Dr. Donald Philip (Phil) Roberts (1947-2005) was a professor of Biblical Studies at Florida College in Temple Terrace, FL, for more than two decades and a respected scholar par excellence. Though familiar in my youth with his name through his writings in church bulletins and religious magazines, I did not have him as a teacher at Florida College simply because I graduated from the school in 1974 and he did not start his tenure there until 1978. However, at some point while I was in college, Phil and Dan King, who also later served as a professor at the school, came and held a seminar for us “preacher students,” and that is where I first got to know him. Phil died of cancer in 2005.
This book contains six lectures delivered by Phil during the annual Florida College lecture series (1977, 1986, 1988, 1989, 2001, and 2003), and three essays written by him for festschrifsts honoring other Florida College professors, Homer Hailey (1973), Melvin Curry (1997), and Ferrell Jenkins (2002). The editor, Nathan Ward, is currently a professor of Biblical Studies at Florida College. Both of Nathan’s parents were fellow students with me at the school when I was there. The last time I ever heard Phil was probably at the lectures in 2004 when, though suffering even then from the cancer that eventually took his life, he was given an award and made a stirring impromptu speech on the vital importance of seeking an education in which all subjects are firmly rooted in a sound, Biblical worldview. That same commitment to God’s word is seen in these lectures and essays which cover a broad range of topics related to academic Bible study.

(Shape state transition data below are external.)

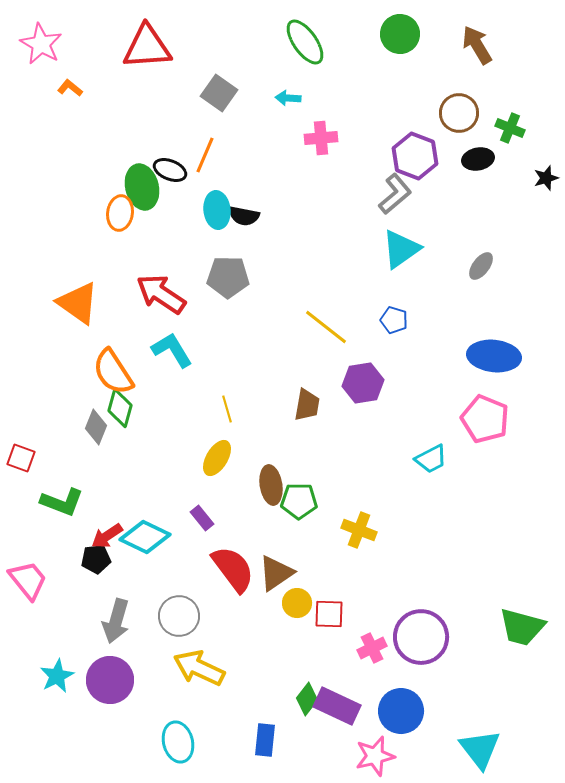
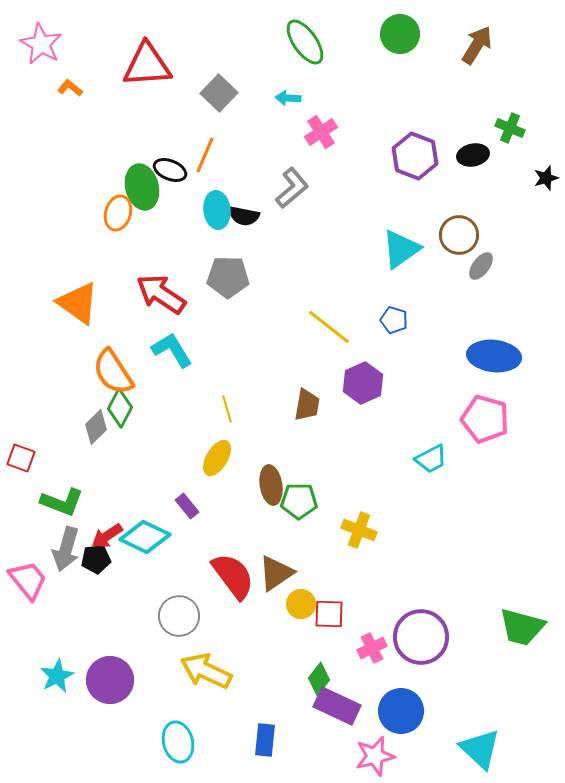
brown arrow at (477, 45): rotated 63 degrees clockwise
red triangle at (147, 47): moved 18 px down
gray square at (219, 93): rotated 9 degrees clockwise
brown circle at (459, 113): moved 122 px down
pink cross at (321, 138): moved 6 px up; rotated 28 degrees counterclockwise
black ellipse at (478, 159): moved 5 px left, 4 px up
gray L-shape at (395, 194): moved 103 px left, 6 px up
orange ellipse at (120, 213): moved 2 px left; rotated 8 degrees clockwise
yellow line at (326, 327): moved 3 px right
purple hexagon at (363, 383): rotated 15 degrees counterclockwise
green diamond at (120, 408): rotated 12 degrees clockwise
pink pentagon at (485, 419): rotated 6 degrees counterclockwise
gray diamond at (96, 427): rotated 24 degrees clockwise
purple rectangle at (202, 518): moved 15 px left, 12 px up
red semicircle at (233, 569): moved 7 px down
yellow circle at (297, 603): moved 4 px right, 1 px down
gray arrow at (116, 621): moved 50 px left, 72 px up
yellow arrow at (199, 668): moved 7 px right, 3 px down
green diamond at (307, 699): moved 12 px right, 20 px up
cyan triangle at (480, 749): rotated 9 degrees counterclockwise
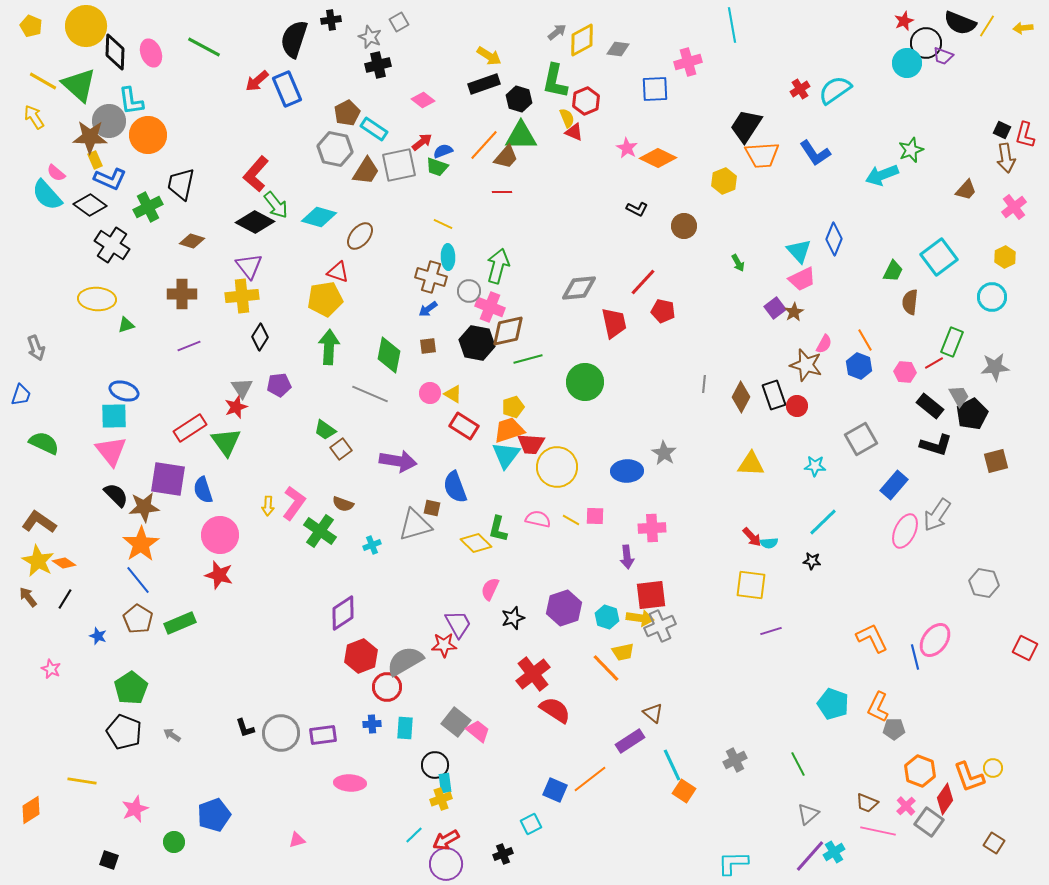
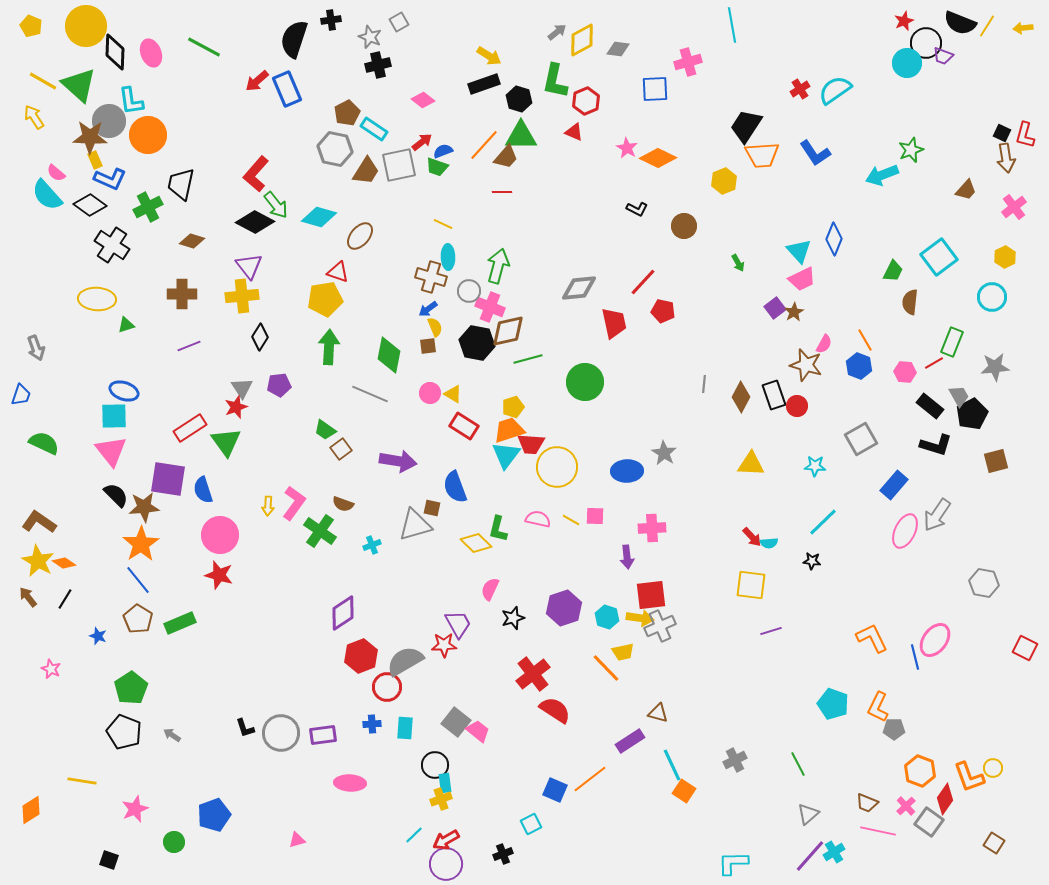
yellow semicircle at (567, 118): moved 132 px left, 209 px down
black square at (1002, 130): moved 3 px down
brown triangle at (653, 713): moved 5 px right; rotated 25 degrees counterclockwise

While I deeply respect the scholarship achieved by Dr. Roberts and make no claim to be anywhere near his intellectual abilities, I will have to admit that I do not fully concur with all of his conclusions in the essay “Shall We Return to the Text of the King James Version?” However, his observations still deserve serious consideration. At the same time, I especially appreciate some of Phil’s comments in his lecture on “The Temptation of Jesus.” He said, “If every time Jesus was tired, or thirsty, or sick, or threatened by His enemies, or otherwise enduring the ordinary burdens of being human He could just perform a little miracle and escape for a few hours, then what would it really mean to say that He was tempted in all points like as we are? And how could He be held up to us as an example of obedience? How could we possibly be expected to follow Him when He could just turn on that divine power like the afterburners on a jet while we are struggling to peddle our little human tricycles?...His public obedience unto death began with His private obedience in the wilderness.” AMEN!